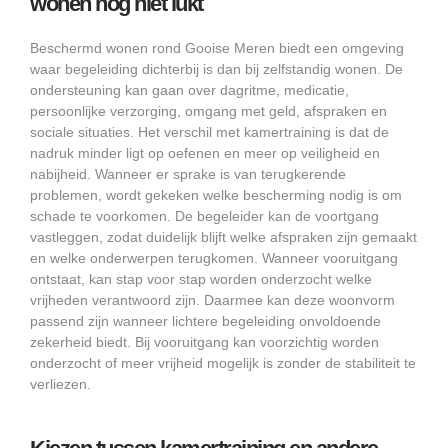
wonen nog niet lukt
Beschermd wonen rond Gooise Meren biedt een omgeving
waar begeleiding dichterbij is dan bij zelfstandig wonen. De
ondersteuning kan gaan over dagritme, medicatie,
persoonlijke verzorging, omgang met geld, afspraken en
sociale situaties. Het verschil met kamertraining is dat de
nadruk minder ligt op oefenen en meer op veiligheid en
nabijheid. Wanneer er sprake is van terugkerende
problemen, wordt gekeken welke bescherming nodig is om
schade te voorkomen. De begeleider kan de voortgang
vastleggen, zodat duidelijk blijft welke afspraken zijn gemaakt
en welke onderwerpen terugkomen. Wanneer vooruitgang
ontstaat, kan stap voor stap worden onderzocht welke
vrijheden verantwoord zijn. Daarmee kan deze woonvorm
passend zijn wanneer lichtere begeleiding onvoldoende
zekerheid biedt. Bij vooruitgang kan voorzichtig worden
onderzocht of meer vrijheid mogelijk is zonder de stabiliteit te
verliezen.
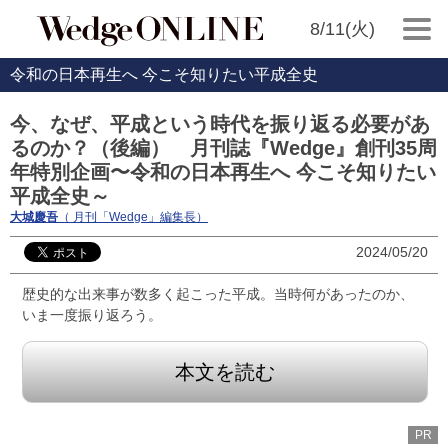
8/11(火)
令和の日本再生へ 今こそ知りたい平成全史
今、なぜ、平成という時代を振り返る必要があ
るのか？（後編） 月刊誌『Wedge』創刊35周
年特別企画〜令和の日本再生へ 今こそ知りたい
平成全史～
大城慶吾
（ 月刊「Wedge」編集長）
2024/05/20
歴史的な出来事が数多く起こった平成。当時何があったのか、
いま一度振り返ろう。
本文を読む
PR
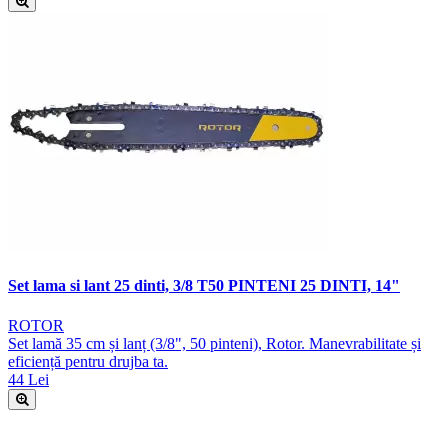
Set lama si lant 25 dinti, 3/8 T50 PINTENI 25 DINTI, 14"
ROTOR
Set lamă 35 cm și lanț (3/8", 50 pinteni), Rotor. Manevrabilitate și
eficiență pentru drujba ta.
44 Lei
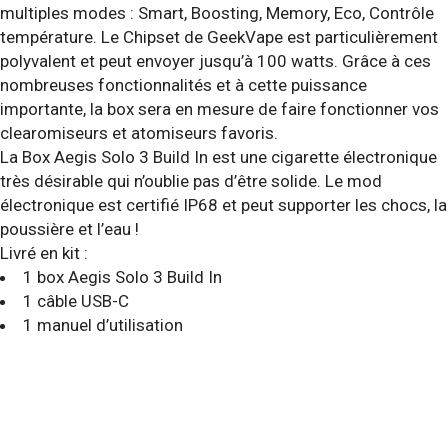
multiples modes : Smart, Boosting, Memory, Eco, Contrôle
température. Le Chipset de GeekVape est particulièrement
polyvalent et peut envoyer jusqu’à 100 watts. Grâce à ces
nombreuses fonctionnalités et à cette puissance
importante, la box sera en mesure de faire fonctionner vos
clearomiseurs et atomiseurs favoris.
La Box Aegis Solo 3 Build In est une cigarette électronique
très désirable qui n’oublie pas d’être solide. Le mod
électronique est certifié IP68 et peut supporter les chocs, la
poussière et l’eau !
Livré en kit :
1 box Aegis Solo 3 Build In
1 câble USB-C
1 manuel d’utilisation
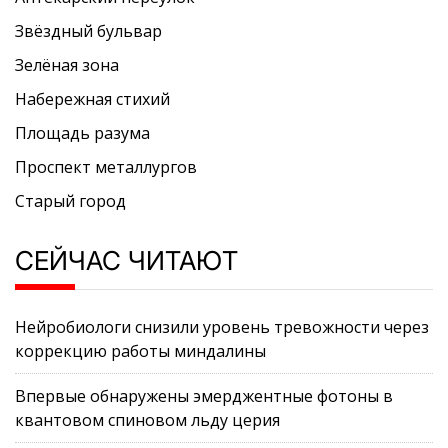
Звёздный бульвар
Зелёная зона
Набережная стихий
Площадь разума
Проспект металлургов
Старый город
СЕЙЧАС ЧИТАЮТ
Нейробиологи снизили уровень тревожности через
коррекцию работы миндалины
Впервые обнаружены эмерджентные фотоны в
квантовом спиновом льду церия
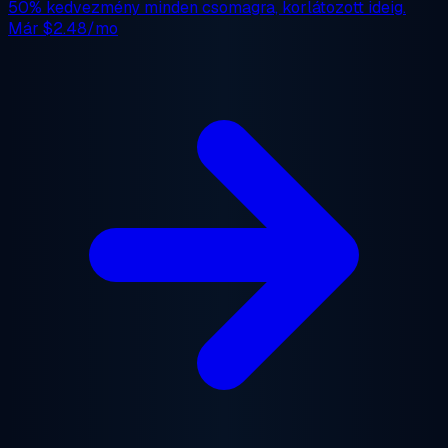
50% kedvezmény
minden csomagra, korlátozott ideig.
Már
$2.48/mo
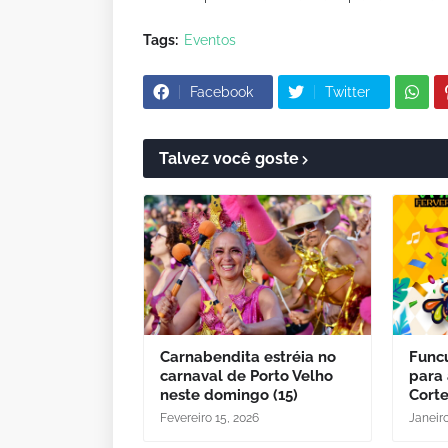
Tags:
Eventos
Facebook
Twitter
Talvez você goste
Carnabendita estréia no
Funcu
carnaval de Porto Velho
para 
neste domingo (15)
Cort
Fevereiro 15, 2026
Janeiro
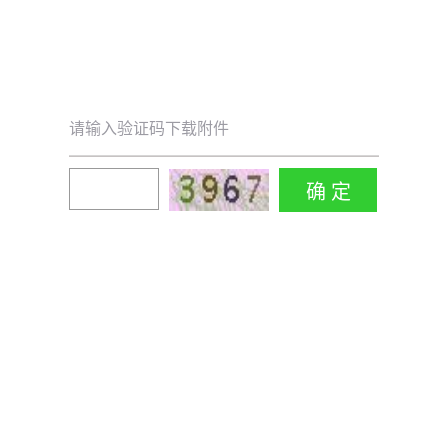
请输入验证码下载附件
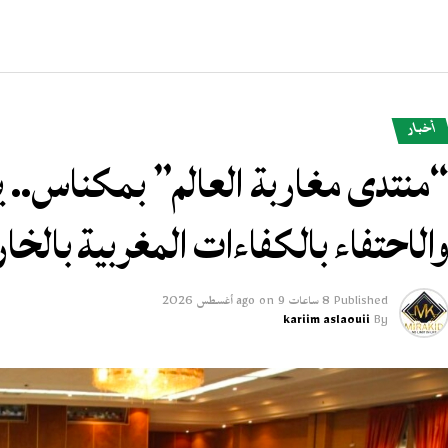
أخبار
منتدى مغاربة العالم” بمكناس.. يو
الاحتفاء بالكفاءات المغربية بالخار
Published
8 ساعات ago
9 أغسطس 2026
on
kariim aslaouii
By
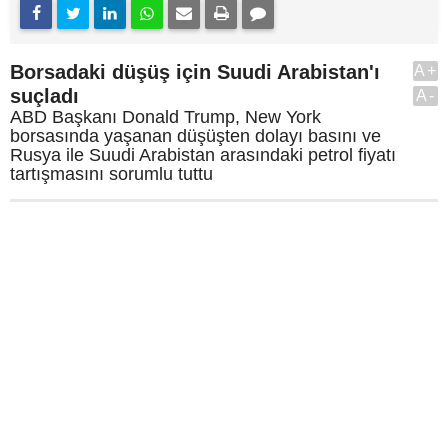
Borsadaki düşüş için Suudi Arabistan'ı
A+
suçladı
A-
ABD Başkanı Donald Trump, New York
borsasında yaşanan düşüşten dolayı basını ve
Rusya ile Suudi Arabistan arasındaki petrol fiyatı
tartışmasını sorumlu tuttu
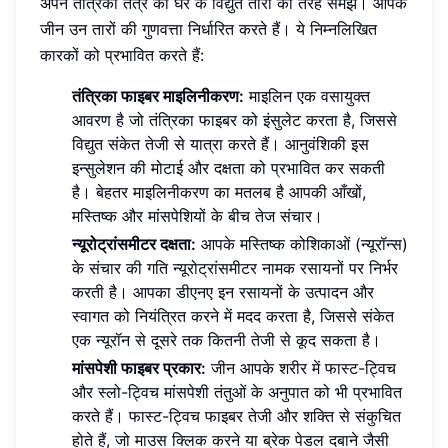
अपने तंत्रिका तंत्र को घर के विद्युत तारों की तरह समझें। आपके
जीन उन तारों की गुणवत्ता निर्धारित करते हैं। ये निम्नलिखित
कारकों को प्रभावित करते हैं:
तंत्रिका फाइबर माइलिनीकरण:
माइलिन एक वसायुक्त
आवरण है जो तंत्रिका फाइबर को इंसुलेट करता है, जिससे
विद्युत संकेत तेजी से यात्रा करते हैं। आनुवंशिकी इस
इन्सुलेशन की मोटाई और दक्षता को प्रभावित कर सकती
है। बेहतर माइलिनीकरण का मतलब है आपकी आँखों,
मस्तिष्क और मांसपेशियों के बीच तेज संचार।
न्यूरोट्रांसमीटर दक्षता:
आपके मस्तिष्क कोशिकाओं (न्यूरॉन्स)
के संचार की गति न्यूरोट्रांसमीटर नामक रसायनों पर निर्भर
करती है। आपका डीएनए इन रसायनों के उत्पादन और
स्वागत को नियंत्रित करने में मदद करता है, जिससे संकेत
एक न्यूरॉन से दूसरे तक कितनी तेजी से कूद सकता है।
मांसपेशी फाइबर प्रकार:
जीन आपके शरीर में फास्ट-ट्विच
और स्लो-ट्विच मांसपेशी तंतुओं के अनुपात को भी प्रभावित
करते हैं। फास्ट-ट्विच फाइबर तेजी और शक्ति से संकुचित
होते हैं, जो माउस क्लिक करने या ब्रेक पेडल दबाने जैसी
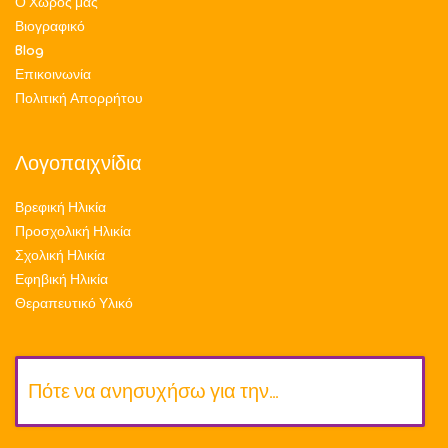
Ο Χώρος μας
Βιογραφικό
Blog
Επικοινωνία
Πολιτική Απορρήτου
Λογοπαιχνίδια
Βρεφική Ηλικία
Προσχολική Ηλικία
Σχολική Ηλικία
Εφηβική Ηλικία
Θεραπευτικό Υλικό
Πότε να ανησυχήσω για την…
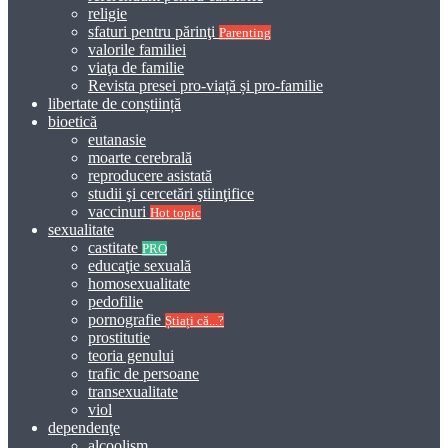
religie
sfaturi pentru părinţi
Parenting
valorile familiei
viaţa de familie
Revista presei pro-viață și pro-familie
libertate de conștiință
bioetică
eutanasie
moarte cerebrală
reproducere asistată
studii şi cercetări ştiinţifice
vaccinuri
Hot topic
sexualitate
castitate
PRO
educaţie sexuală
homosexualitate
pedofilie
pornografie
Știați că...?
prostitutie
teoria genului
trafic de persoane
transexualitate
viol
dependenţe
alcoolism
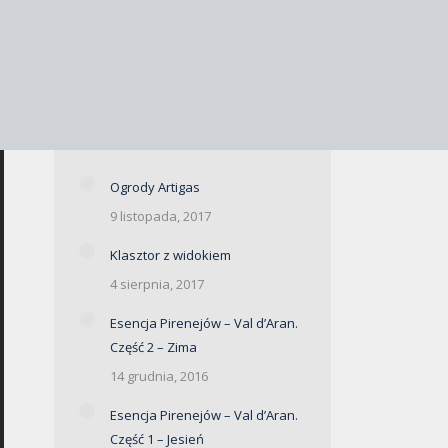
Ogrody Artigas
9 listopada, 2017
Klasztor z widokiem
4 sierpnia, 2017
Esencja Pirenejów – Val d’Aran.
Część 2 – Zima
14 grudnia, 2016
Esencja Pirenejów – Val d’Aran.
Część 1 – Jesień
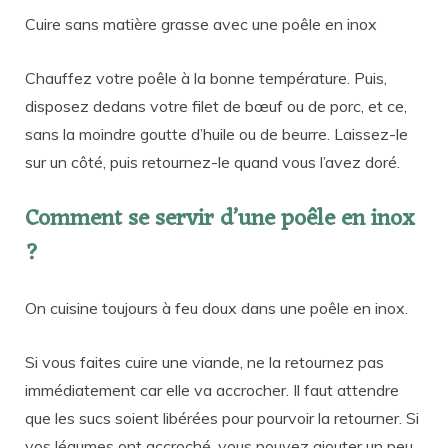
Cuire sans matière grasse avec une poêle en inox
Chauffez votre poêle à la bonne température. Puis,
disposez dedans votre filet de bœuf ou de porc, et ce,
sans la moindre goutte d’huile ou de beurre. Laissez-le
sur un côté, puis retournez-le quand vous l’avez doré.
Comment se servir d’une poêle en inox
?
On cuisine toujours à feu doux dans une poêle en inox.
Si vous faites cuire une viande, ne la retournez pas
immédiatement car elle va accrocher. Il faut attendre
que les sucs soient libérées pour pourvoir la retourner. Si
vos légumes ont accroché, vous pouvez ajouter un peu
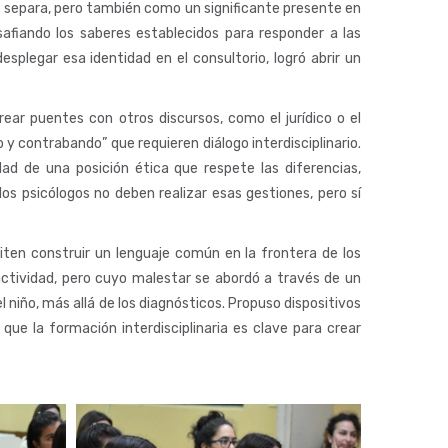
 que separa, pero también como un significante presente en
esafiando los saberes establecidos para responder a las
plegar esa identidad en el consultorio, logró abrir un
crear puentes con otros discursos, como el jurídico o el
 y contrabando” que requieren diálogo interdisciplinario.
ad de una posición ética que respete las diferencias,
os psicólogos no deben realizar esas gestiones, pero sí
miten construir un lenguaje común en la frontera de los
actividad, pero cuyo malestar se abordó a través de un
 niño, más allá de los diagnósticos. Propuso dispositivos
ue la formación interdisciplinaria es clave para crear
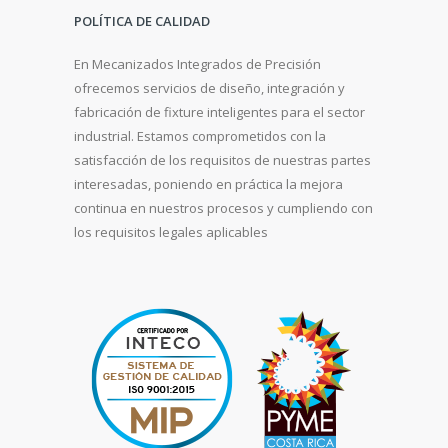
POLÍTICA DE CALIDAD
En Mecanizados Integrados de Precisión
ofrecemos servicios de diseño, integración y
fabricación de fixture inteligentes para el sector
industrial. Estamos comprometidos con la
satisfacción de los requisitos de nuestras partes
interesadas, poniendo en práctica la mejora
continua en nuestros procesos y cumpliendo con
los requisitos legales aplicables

+ + +

What needs to be done
Restate the lines above from the one containing "Ogrody Artigas" through the one containing "industrial. Estamos comprometidos con la", inclusive, exactly and without pictures.

Task solution
Ogrody Artigas
9 listopada, 2017
Klasztor z widokiem
4 sierpnia, 2017
Esencja Pirenejów – Val d’Aran.
Część 2 – Zima
14 grudnia, 2016
Esencja Pirenejów – Val d’Aran.
Część 1 – Jesień
Cuire sans matière grasse avec une poêle en inox
Chauffez votre poêle à la bonne température. Puis,
disposez dedans votre filet de bœuf ou de porc, et ce,
sans la moindre goutte d’huile ou de beurre. Laissez-le
sur un côté, puis retournez-le quand vous l’avez doré.
Comment se servir d’une poêle en inox
?
On cuisine toujours à feu doux dans une poêle en inox.
Si vous faites cuire une viande, ne la retournez pas
immédiatement car elle va accrocher. Il faut attendre
que les sucs soient libérées pour pourvoir la retourner. Si
vos légumes ont accroché, vous pouvez ajouter un peu
 que separa, pero también como un significante presente en
esafiando los saberes establecidos para responder a las
plegar esa identidad en el consultorio, logró abrir un
crear puentes con otros discursos, como el jurídico o el
 y contrabando” que requieren diálogo interdisciplinario.
ad de una posición ética que respete las diferencias,
os psicólogos no deben realizar esas gestiones, pero sí
miten construir un lenguaje común en la frontera de los
actividad, pero cuyo malestar se abordó a través de un
 niño, más allá de los diagnósticos. Propuso dispositivos
ue la formación interdisciplinaria es clave para crear
POLÍTICA DE CALIDAD
En Mecanizados Integrados de Precisión
ofrecemos servicios de diseño, integración y
fabricación de fixture inteligentes para el sector
industrial. Estamos comprometidos con la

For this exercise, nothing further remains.